What the task asks
The expected result is the segment of the entries that begins with the line containing "Legal Notice (645, 2300)" and ends with the last line, copied verbatim.

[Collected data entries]
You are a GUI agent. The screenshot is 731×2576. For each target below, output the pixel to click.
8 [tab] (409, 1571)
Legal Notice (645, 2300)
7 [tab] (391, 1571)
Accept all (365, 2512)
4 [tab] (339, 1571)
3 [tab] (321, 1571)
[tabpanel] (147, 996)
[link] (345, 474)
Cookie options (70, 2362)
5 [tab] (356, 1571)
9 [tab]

Expected output
Legal Notice (645, 2300)
7 [tab] (391, 1571)
Accept all (365, 2512)
4 [tab] (339, 1571)
3 [tab] (321, 1571)
[tabpanel] (147, 996)
[link] (345, 474)
Cookie options (70, 2362)
5 [tab] (356, 1571)
9 [tab]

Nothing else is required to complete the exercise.